For years genome-mapping technology has understood DNA as a linear code, but that’s not how it exists in the cell: it’s tangled up in 3D inside the nucleus, with higher- and lower-density areas. Moreover, it exists in the fourth dimension as well—gene clusters can shift their positions over time. But what does this differential positioning within nuclei imply, and what does it mean when it changes?
Professor of Cell and Developmental Biology and Principal Investigator Andrew Belmont from the University of Illinois heads a team of Investigators that has been awarded an $8M grant over five years to study nuclear structure from the National Institutes of Health (NIH) Common Fund as part of the recently-unveiled 4D Nucleome Program. His project, titled “Combined cytological, genomic, and functional mapping of nuclear genome organization” includes four additional investigators: Jian Ma, Associate Professor of Bioengineering and Huimin Zhao, Professor of Chemical & Biomolecular Engineering, both at the University of Illinois, David Gilbert at Florida State University, Department of Biological Sciences, and Bas van Steensel at the Netherlands Cancer Institute. Belmont, Ma, and Zhao are also members of the Carl R. Woese Institute for Genomic Biology at Illinois.
The group headed by Belmont is one of six 4D Nucleome Center grants studying organization and function within the nucleus. Another 23 awarded grants span several 4D Nucleome funding initiatives, including developing new tools for genome mapping or imaging of chromosomes within the nucleus, understanding nuclear bodies, and managing the massive amount of data the 4D Nucleome Program will produce.
“For many years, people thought DNA in interphase chromosomes was just like spaghetti, folded randomly within the cell nucleus,” said Belmont, describing a popular perception of DNA. In reality, however, chromosomal DNA isn’t homogenously compacted or straight- it can fold and coil around itself, with non-coding and inactive regions compacted several thousand-fold and more active regions still compacted hundreds to thousands-fold. At the same time, different chromosome regions are positioned in different parts of the nucleus.
“Certainly there’s a strong correlation between compaction and function,” explains Belmont. “Things that are less folded replicate earlier, and are more active in transcription. But at the same time, particularly in mammalian cells, there’s an increased density of genes lying together on the DNA in certain chromosome bands and a markedly decreased density in other bands.” These gene-rich areas tend to cluster near nuclear speckles, small objects located toward the center of the nucleus, or other regions in the nuclear interior, while gene-poor regions are often located near the nuclear periphery.

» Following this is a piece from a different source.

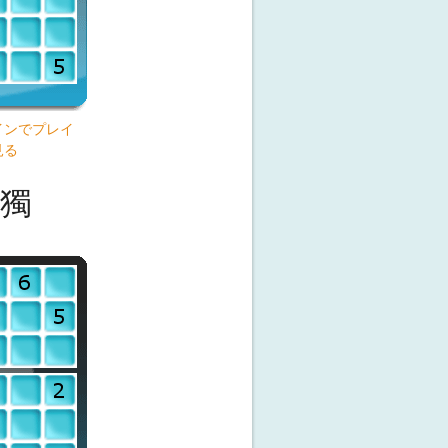
インでプレイ
見る
獨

“Adding to the complexity, these positions change when gene activity changes. We don’t really know why genes are ordered along the chromosome DNA sequence and why chromosomes are specifically positioned within the nucleus these ways, but it’s very striking.”

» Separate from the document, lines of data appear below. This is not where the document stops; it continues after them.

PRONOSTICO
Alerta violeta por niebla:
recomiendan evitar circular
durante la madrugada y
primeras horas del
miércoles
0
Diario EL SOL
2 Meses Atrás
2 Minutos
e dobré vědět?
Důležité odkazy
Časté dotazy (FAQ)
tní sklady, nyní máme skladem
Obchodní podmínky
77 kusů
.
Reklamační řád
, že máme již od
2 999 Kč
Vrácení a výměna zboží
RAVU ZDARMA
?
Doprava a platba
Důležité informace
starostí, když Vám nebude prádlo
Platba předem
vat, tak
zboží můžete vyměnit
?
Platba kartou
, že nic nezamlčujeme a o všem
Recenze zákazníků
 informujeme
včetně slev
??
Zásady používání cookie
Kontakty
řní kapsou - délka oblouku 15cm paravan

Measuring exactly where different parts of the genome are located within the nucleus is a major goal of Belmont’s team. Collaborator Bas van Steensel invented a tagging method that adds a distinctive mark to DNA in direct contact with the nuclear wall, while Belmont’s own research group has developed a complementary method, which uses antibody staining to measure the cytological distance between DNA and the stained nuclear compartment.
These two techniques have shown a high degree of correlation—chromosomal areas van Steensel’s group has shown to be close to the nuclear wall are far away from genes that Belmont’s group suggests are near speckles and other staining locations located toward the center of the nucleus. “Combining these two methods … creates verifiable location maps,” said Belmont.
“Now the idea is to label different structures within the nucleus, generating contact frequency and distance maps for all the chromosomes … eventually, our goal is to come up with machine-learning computer algorithms that will take all these data and better predict where chromosomes are in the nucleus.” This algorithm and data mining approach will be the focus of Ma’s group, whose goal is to use this modeling to better predict chromosome position and trajectories within the nucleus.
A second goal of Belmont’s team is to overlay this structural map with a complementary functional genomic map. Ma’s group will use a computational model to assemble replication-timing data from the Gilbert group and reporter-gene activity from the van Steensel group, together with other genomic data, to correlate DNA sequence and nuclear position with gene function. By inserting large DNA pieces synthesized by Zhao’s group, Belmont’s team will “rewire” chromosome regions to different nuclear locations and then determine the functional consequences of this rewiring.
Belmont believes this research, together with other 4D Nucleome projects, will dramatically further our understanding of the connections between nuclear organization and genomic function. “The 4D Nucleome Program’s longer-term goal is then to apply these new technologies and insights in order to ask how nuclear organization changes during development and in human disease … understanding nuclear structure at this level is an important first step.”